PROBLEM:
All of the listing, from first line to last, should be output exactly; the pictures stay out.

SOURCE INFORMATION:
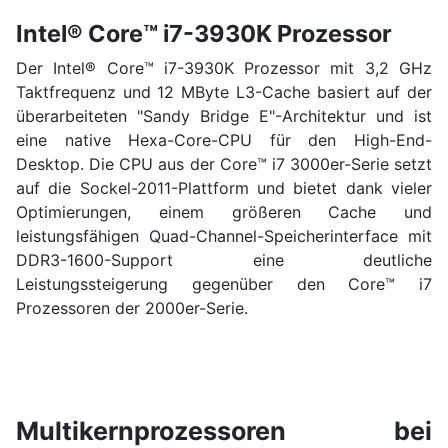
Intel® Core™ i7-3930K Prozessor
Der Intel® Core™ i7-3930K Prozessor mit 3,2 GHz
Taktfrequenz und 12 MByte L3-Cache basiert auf der
überarbeiteten "Sandy Bridge E"-Architektur und ist
eine native Hexa-Core-CPU für den High-End-
Desktop. Die CPU aus der Core™ i7 3000er-Serie setzt
auf die Sockel-2011-Plattform und bietet dank vieler
Optimierungen, einem größeren Cache und
leistungsfähigen Quad-Channel-Speicherinterface mit
DDR3-1600-Support eine deutliche
Leistungssteigerung gegenüber den Core™ i7
Prozessoren der 2000er-Serie.
Multikernprozessoren bei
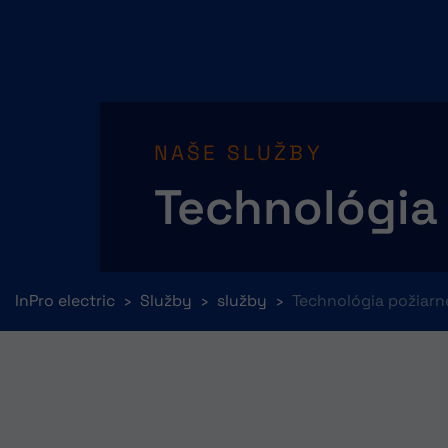
NAŠE SLUŽBY
Technológia
You are here:
InPro electric
Služby
služby
Technológia požiar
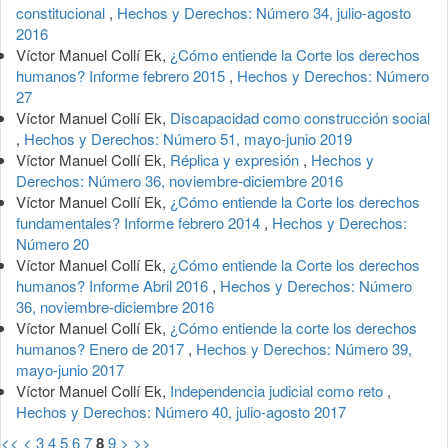
constitucional
,
Hechos y Derechos: Número 34, julio-agosto
2016
Víctor Manuel Collí Ek,
¿Cómo entiende la Corte los derechos
humanos? Informe febrero 2015
,
Hechos y Derechos: Número
27
Víctor Manuel Collí Ek,
Discapacidad como construcción social
,
Hechos y Derechos: Número 51, mayo-junio 2019
Víctor Manuel Collí Ek,
Réplica y expresión
,
Hechos y
Derechos: Número 36, noviembre-diciembre 2016
Víctor Manuel Collí Ek,
¿Cómo entiende la Corte los derechos
fundamentales? Informe febrero 2014
,
Hechos y Derechos:
Número 20
Víctor Manuel Collí Ek,
¿Cómo entiende la Corte los derechos
humanos? Informe Abril 2016
,
Hechos y Derechos: Número
36, noviembre-diciembre 2016
Víctor Manuel Collí Ek,
¿Cómo entiende la corte los derechos
humanos? Enero de 2017
,
Hechos y Derechos: Número 39,
mayo-junio 2017
Víctor Manuel Collí Ek,
Independencia judicial como reto
,
Hechos y Derechos: Número 40, julio-agosto 2017
<<
<
3
4
5
6
7
8
9
>
>>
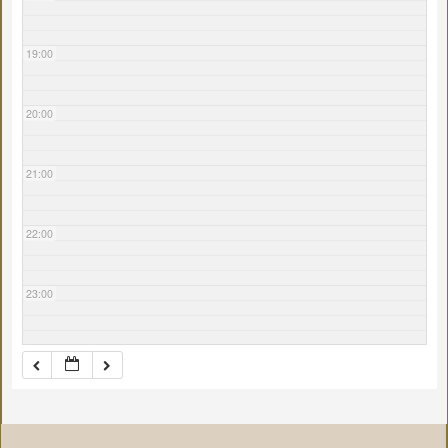
19:00
20:00
21:00
22:00
23:00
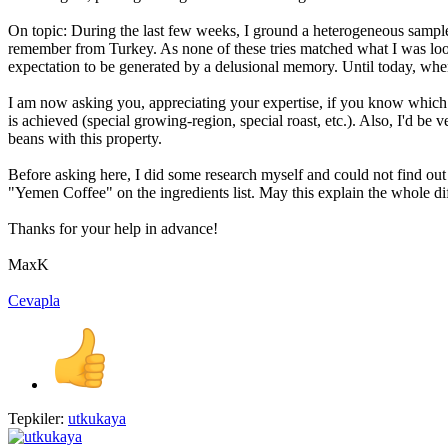
On topic: During the last few weeks, I ground a heterogeneous sample of
remember from Turkey. As none of these tries matched what I was looki
expectation to be generated by a delusional memory. Until today, when
I am now asking you, appreciating your expertise, if you know which s
is achieved (special growing-region, special roast, etc.). Also, I'd be
beans with this property.
Before asking here, I did some research myself and could not find out
"Yemen Coffee" on the ingredients list. May this explain the whole di
Thanks for your help in advance!
MaxK
Cevapla
Tepkiler:
utkukaya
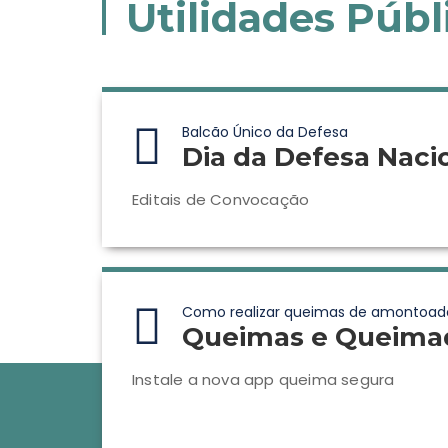
Utilidades Públ
Balcão Único da Defesa
Dia da Defesa Naci
Editais de Convocação
Como realizar queimas de amontoad
Queimas e Queima
Instale a nova app queima segura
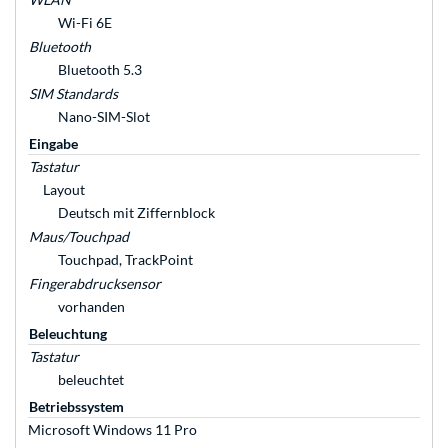
Wi-Fi 6E
Bluetooth
Bluetooth 5.3
SIM Standards
Nano-SIM-Slot
Eingabe
Tastatur
Layout
Deutsch mit Ziffernblock
Maus/Touchpad
Touchpad, TrackPoint
Fingerabdrucksensor
vorhanden
Beleuchtung
Tastatur
beleuchtet
Betriebssystem
Microsoft Windows 11 Pro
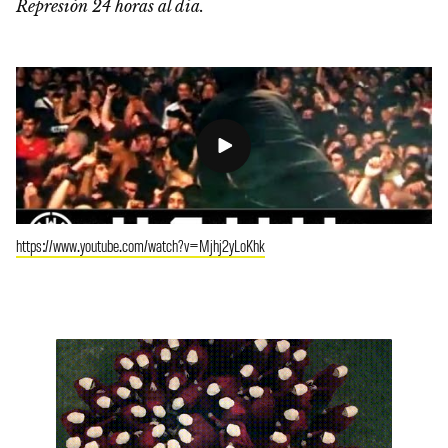
Represión 24 horas al día.
https://www.youtube.com/watch?v=Mjhj2yLoKhk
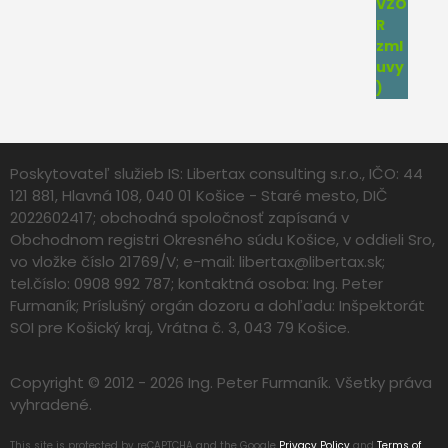
Poskytovateľ služieb IS: Libertax consulting s.r.o., IČO: 44
121 881, Hlavná 108, 040 01 Košice - Staré mesto, DIČ
2022602417; obchodná spoločnosť zapísaná v
Obchodnom registri Okresného súdu Košice, v oddieli Sro,
vo vložke číslo 21769/V; e-mail:
libertax@libertax.sk
;
tel.číslo: 0908 992 787; kontaktná osoba: Ing. Peter
Furmaník; Príslušný orgán dozoru a dohľadu: Inšpektorát
SOI pre Košický kraj, Vrátna č. 3, 043 79 Košice.
Copyright © 2012 - 2026 Ing. Peter Furmaník. Všetky práva
vyhradené.
This site is protected by reCAPTCHA and the Google
Privacy Policy
and
Terms of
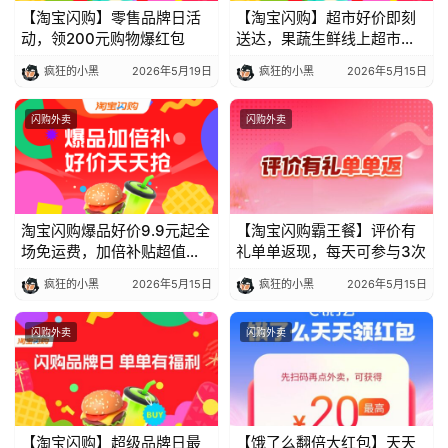
【淘宝闪购】零售品牌日活
【淘宝闪购】超市好价即刻
码
动，领200元购物爆红包
送达，果蔬生鲜线上超市送
中
药上门零售品牌日限时抢
心
疯狂的小黑
2026年5月19日
疯狂的小黑
2026年5月15日
闪购外卖
闪购外卖
资
源
宝
库
淘宝闪购爆品好价9.9元起全
【淘宝闪购霸王餐】评价有
场免运费，加倍补贴超值爆
礼单单返现，每天可参与3次
品限时抢
疯狂的小黑
2026年5月15日
疯狂的小黑
2026年5月15日
实
用
闪购外卖
闪购外卖
工
具
【淘宝闪购】超级品牌日最
【饿了么翻倍大红包】天天
博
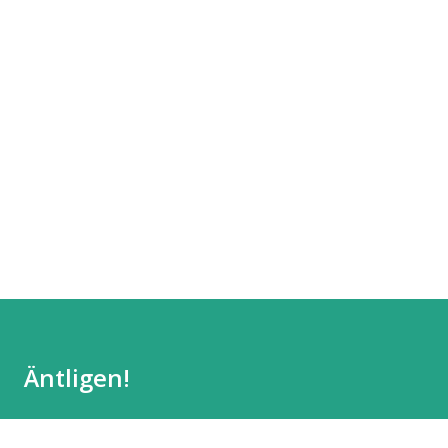
Äntligen!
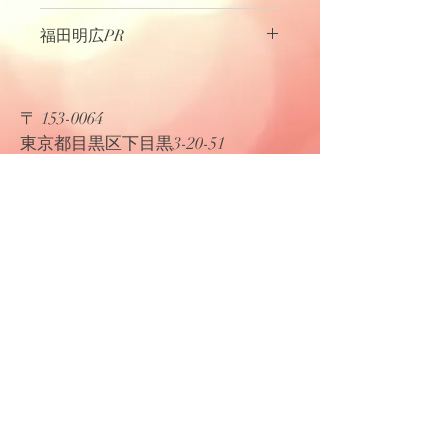
１０年７００組
福田明広PR
面白い司会者と言えばこの人です た
だ 本人は真面目なのでなかなか本性
を現しません 矢沢永吉の真似をさせ
〒
153-0064
るとその気になりやすいので試してみ
​東京都目黒区下目黒3-20-51
てください 本当に面白いですよ
​K&F プロダクション
Tel:
03-5768-0045
Fax:
03-5768-0046
Email:
kfpro@kandfmc.com
© 2019 by K&F Proudly created with
Wix.com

TASK OUTPUT:
Intel® Core™ i7-3930K Prozessor
Der Intel® Core™ i7-3930K Prozessor mit 3,2 GHz
Taktfrequenz und 12 MByte L3-Cache basiert auf der
überarbeiteten "Sandy Bridge E"-Architektur und ist
eine native Hexa-Core-CPU für den High-End-
Desktop. Die CPU aus der Core™ i7 3000er-Serie setzt
auf die Sockel-2011-Plattform und bietet dank vieler
Optimierungen, einem größeren Cache und
leistungsfähigen Quad-Channel-Speicherinterface mit
DDR3-1600-Support eine deutliche
Leistungssteigerung gegenüber den Core™ i7
Prozessoren der 2000er-Serie.
Multikernprozessoren bei
NAŠE SLUŽBY
Technológia
You are here:
InPro electric
Služby
služby
Technológia požiar
constitucional
,
Hechos y Derechos: Número 34, julio-agosto
2016
Víctor Manuel Collí Ek,
¿Cómo entiende la Corte los derechos
humanos? Informe febrero 2015
,
Hechos y Derechos: Número
27
Víctor Manuel Collí Ek,
Discapacidad como construcción social
,
Hechos y Derechos: Número 51, mayo-junio 2019
Víctor Manuel Collí Ek,
Réplica y expresión
,
Hechos y
Derechos: Número 36, noviembre-diciembre 2016
Víctor Manuel Collí Ek,
¿Cómo entiende la Corte los derechos
fundamentales? Informe febrero 2014
,
Hechos y Derechos:
Número 20
Víctor Manuel Collí Ek,
¿Cómo entiende la Corte los derechos
humanos? Informe Abril 2016
,
Hechos y Derechos: Número
36, noviembre-diciembre 2016
Víctor Manuel Collí Ek,
¿Cómo entiende la corte los derechos
humanos? Enero de 2017
,
Hechos y Derechos: Número 39,
mayo-junio 2017
Víctor Manuel Collí Ek,
Independencia judicial como reto
,
Hechos y Derechos: Número 40, julio-agosto 2017
<<
<
3
4
5
6
7
8
9
>
>>
19:00
20:00
21:00
22:00
23:00
On topic: During the last few weeks, I ground a heterogeneous sample of
remember from Turkey. As none of these tries matched what I was looki
expectation to be generated by a delusional memory. Until today, when
I am now asking you, appreciating your expertise, if you know which s
is achieved (special growing-region, special roast, etc.). Also, I'd be
beans with this property.
Before asking here, I did some research myself and could not find out
"Yemen Coffee" on the ingredients list. May this explain the whole di
Thanks for your help in advance!
MaxK
Cevapla
Tepkiler:
utkukaya
Utilidades Públ
Balcão Único da Defesa
Dia da Defesa Naci
Editais de Convocação
Como realizar queimas de amontoad
Queimas e Queima
Instale a nova app queima segura
Wi-Fi 6E
Bluetooth
Bluetooth 5.3
SIM Standards
Nano-SIM-Slot
Eingabe
Tastatur
Layout
Deutsch mit Ziffernblock
Maus/Touchpad
Touchpad, TrackPoint
Fingerabdrucksensor
vorhanden
Beleuchtung
Tastatur
beleuchtet
Betriebssystem
Microsoft Windows 11 Pro
Represión 24 horas al día.
https://www.youtube.com/watch?v=Mjhj2yLoKhk
Poskytovateľ služieb IS: Libertax consulting s.r.o., IČO: 44
121 881, Hlavná 108, 040 01 Košice - Staré mesto, DIČ
2022602417; obchodná spoločnosť zapísaná v
Obchodnom registri Okresného súdu Košice, v oddieli Sro,
vo vložke číslo 21769/V; e-mail:
libertax@libertax.sk
;
tel.číslo: 0908 992 787; kontaktná osoba: Ing. Peter
Furmaník; Príslušný orgán dozoru a dohľadu: Inšpektorát
SOI pre Košický kraj, Vrátna č. 3, 043 79 Košice.
Copyright © 2012 - 2026 Ing. Peter Furmaník. Všetky práva
vyhradené.
This site is protected by reCAPTCHA and the Google
Privacy Policy
and
Terms of
【淘宝闪购】零售品牌日活
【淘宝闪购】超市好价即刻
码
动，领200元购物爆红包
送达，果蔬生鲜线上超市送
中
药上门零售品牌日限时抢
心
疯狂的小黑
2026年5月19日
疯狂的小黑
2026年5月15日
闪购外卖
闪购外卖
资
源
宝
库
淘宝闪购爆品好价9.9元起全
【淘宝闪购霸王餐】评价有
场免运费，加倍补贴超值爆
礼单单返现，每天可参与3次
品限时抢
疯狂的小黑
2026年5月15日
疯狂的小黑
2026年5月15日
实
用
闪购外卖
闪购外卖
工
具
【淘宝闪购】超级品牌日最
【饿了么翻倍大红包】天天
博
Äntligen!
１０年７００組
福田明広PR
面白い司会者と言えばこの人です た
だ 本人は真面目なのでなかなか本性
を現しません 矢沢永吉の真似をさせ
〒
153-0064
るとその気になりやすいので試してみ
​東京都目黒区下目黒3-20-51
てください 本当に面白いですよ
​K&F プロダクション
Tel:
03-5768-0045
Fax:
03-5768-0046
Email:
kfpro@kandfmc.com
© 2019 by K&F Proudly created with
Wix.com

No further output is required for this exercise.